In the same opinion the court approved the doctrine or dictum of the Circuit Court of Appeals, Eighth Circuit, which held that “deposits under that section do not divest the depositing company of its title.” American United Life Insurance Co. v. Fischer, 8 Cir., 117 F.2d 811; Id., 8 Cir., 130 F.2d 643.”
After the decisions in the two Supreme Court cases above cited,- the Congress amended the statute and specifically provided the following exemption:
“Section 1802 * * *
“(b) * * * The tax shall not be imposed upon deliveries or transfers of shares or certificates—
“(1) From the owner to a custodian if under a written agreement between the parties the shares or certificates are to be held or disposed of by such custodian for, and subject at all times to the instructions of, the owners; * * *.*
2. It is argued by the defendant that the plaintiff had a right to receive such securities, and, that, in conferring said right or transferring said right to its trustee it became liable for the documentary tax provided in the section. Under the charter of the plaintiff it did not have- the right to a transfer of such securities. It had renounced such right and provided in its charter and its contract with the Commerce Trust Company that the securities purchased on its behalf and out of funds on deposit with its trustee should always be held by the trustee subject to the orders of the plaintiff but in no case was it to hold such securities. It would have been a violation of its charter and its contract with the custodian or trustee if in any case it had permitted the transfer of any securities to it.
Moreover, the situation presented in Ray-bestos-Manhattan Corp. v. United States, supra, is far different from the facts in this case. In the Raybestos-Manhattan Corp. case two separate corporations conveyed their property to a new corporation in return for the shares of the new corporation’s capital stock. Instead of issuing the stock directly to the two constituent corporations, the new corporation issued its shares direct to the stockholders of the old corporation in proportion to their holdings. Obviously, it was the right of the constituent corporations to receive the shares of stock of the new corporation in exchange for the assets of said corporations. This amounted to an evasion of the law and the court upheld an imposition of the tax.

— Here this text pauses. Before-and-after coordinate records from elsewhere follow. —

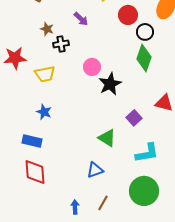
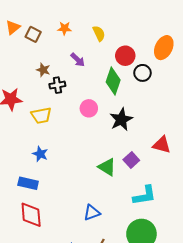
green diamond: (144, 58) -> (113, 81), moved
black star: (110, 84) -> (121, 119), moved
green triangle: (107, 138) -> (107, 167), moved

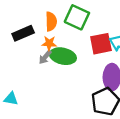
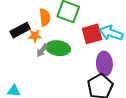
orange star: (49, 43) -> (35, 36), moved

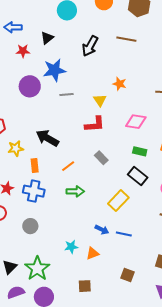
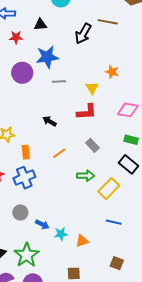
black triangle: (47, 38) -> (40, 25), turned 32
brown line: (126, 39) -> (108, 22), moved
black arrow: (47, 138) -> (49, 121), moved, size x0.6
blue cross: (34, 191) -> (24, 178), turned -35
green arrow: (75, 191) -> (86, 176), moved
blue arrow: (102, 230) -> (42, 224), moved

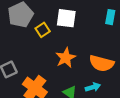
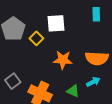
orange star: (66, 58) -> (63, 60), turned -30

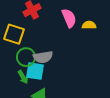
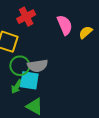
yellow semicircle: (89, 25) -> (86, 32), turned -40
green arrow: (23, 77) -> (17, 87), turned 64

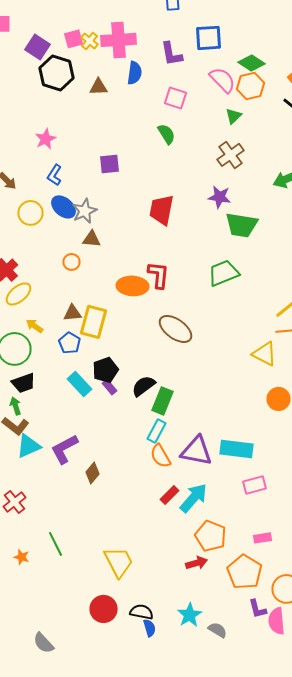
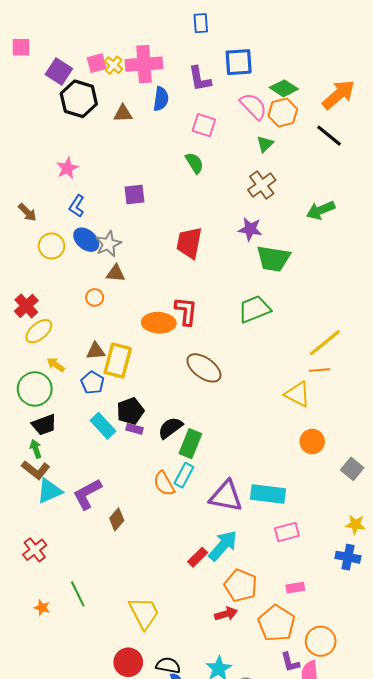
purple rectangle: (110, 387) -> (135, 429), turned -35
orange semicircle: (160, 456) -> (164, 484), moved
red rectangle: (170, 495) -> (198, 557), moved

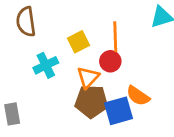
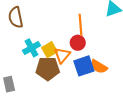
yellow square: (79, 42) -> (49, 50), moved
brown pentagon: (91, 101) -> (48, 69), moved
blue square: (118, 111) -> (84, 66), moved

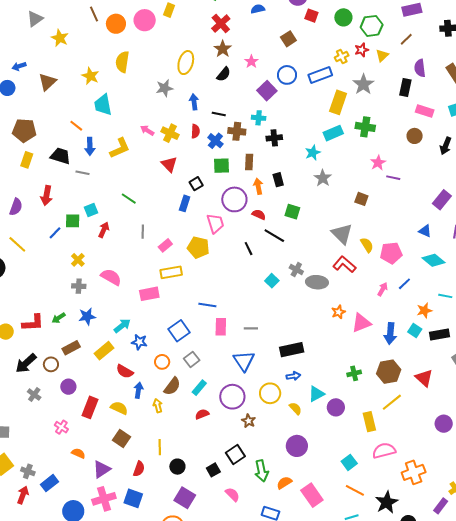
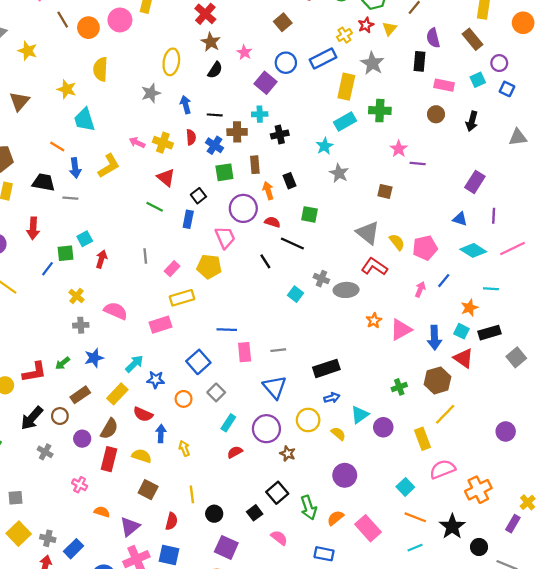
green line: (129, 199) -> (155, 207), moved
red triangle: (424, 378) -> (463, 358), moved
brown semicircle: (172, 386) -> (109, 429), moved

In the case of Founders General Corp. v. Hoey, supra, the subscriber for the capital stock of the company, for his own convenience, caused the shares to be issued to his nominee and his agent directly by the corporation. The court simply held that by the subscriber’s action he transferred his right to receive the certificates to his agent and that such a transfer was taxable.
The facts in the case at bar are far different from the cases discussed. Moreover, after the decisions, as above stated, the statute was amended and liberalized on behalf of the taxpayer. The plaintiff is squarely within the amendment and is entitled to recover the amount exacted, with interest from the time demand was made, to wit, July 3, 1945, at six per cent, per annum. Such interest should be computed until paid by the government. It will be so ordered.